Hollis’ team uses specialized rodent models to explore how reduction and enhancement of mitochondrial function affects social behavior. In general, reducing mitochondrial function leads to social behaviors in rodents that mimic behaviors seen in humans on the autism spectrum.

“Mitochondrial dysfunction is not a core symptom of autism, but it's certainly on the radar in the clinic.”

Fiona Hollins

For example, rodents typically are highly social animals, but if their mitochondrial respiration is temporarily reduced, they tend to prefer spending time with an inanimate object instead of another rodent, Hollis says. Such behavior parallels that of autistic children who often avoid social interaction with other children.

“When you look at the scientific literature on autism, there's a large number of case control studies where evidence of mitochondrial dysfunction is present in these patients, and it's at a higher rate than you would find in the average population,” Hollis says. “Mitochondrial dysfunction is not a core symptom of autism, but it's certainly on the radar in the clinic.”

Hollis’ team is also trying to uncover male and female differences in the chronic stress-mitochondrial function-social behavior dynamic. So far they have found that chronic stress affects mitochondrial respiration in different brain regions between males and females. Their current goal is to establish how these differences might lead to different social behavioral responses to stress.

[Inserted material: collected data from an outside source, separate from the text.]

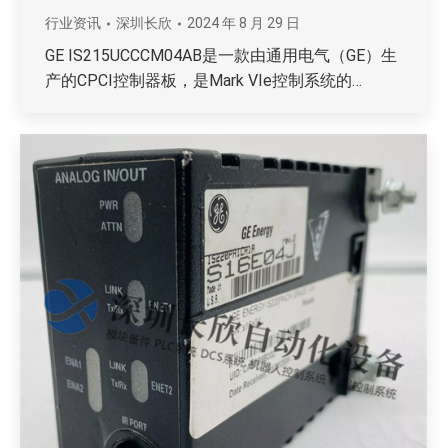
行业资讯
深圳长欣
2024 年 8 月 29 日
GE IS215UCCCM04AB是一款由通用电气（GE）生
产的CPCI控制器板，是Mark VIe控制系统的…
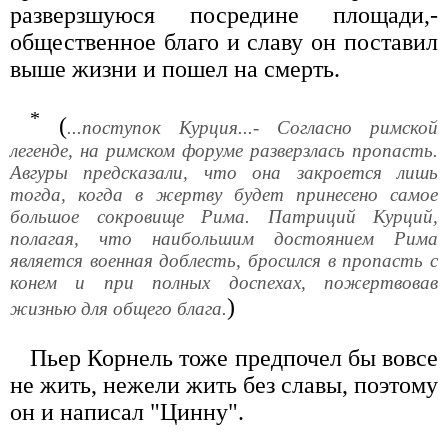
разверзшуюся посредине площади,-
общественное благо и славу он поставил
выше жизни и пошел на смерть.
*
(
...поступок Курция...- Согласно римской
легенде, на римском форуме разверзлась пропасть.
Авгуры предсказали, что она закроется лишь
тогда, когда в жертву будет принесено самое
большое сокровище Рима. Патриций Курций,
полагая, что наибольшим достоянием Рима
является военная доблесть, бросился в пропасть с
конем и при полных доспехах, пожертвовав
)
жизнью для общего блага.
Пьер Корнель тоже предпочел бы вовсе
не жить, нежели жить без славы, поэтому
он и написал "Цинну".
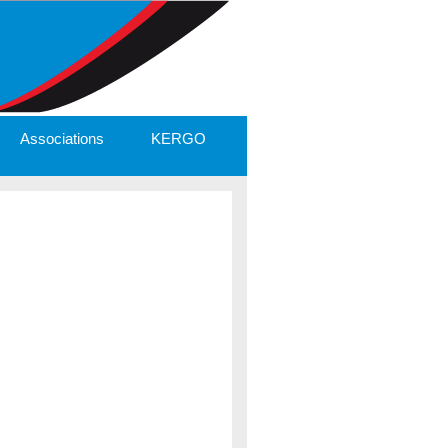
Associations
KERGO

Hollis is an affiliate of the university’s Carolina Autism and Neurodevelopment Research Center, collaborating with clinicians from psychology and communication sciences and disorders. “CAN Center clinicians are trying to identify autism spectrum disorders in infants as young as possible who might be on the autism spectrum, and that kind of spurred us to look at neonatal-stage offspring in our rodent models,” Hollis said. “We’re hoping to identify potential biomarkers that would be useful for their clinical research.”

In addition to collaborating with other CAN Center researchers, Hollis is involved with a project at the School of Medicine’s Institute for Cardiovascular Disease Research focused on the effects of chronic stress on the brain in relation to cardiovascular disease. She also recently received approval for a Veterans Administration research grant that will study gestational stress and postpartum depression, which disproportionately affects female veterans.

Hollis joined the School of Medicine Columbia faculty in 2020 after earning a Ph.D. from Florida State University’s College of Medicine and completing postdoctoral fellowships in Switzerland, where she began focusing on brain mitochondrial function.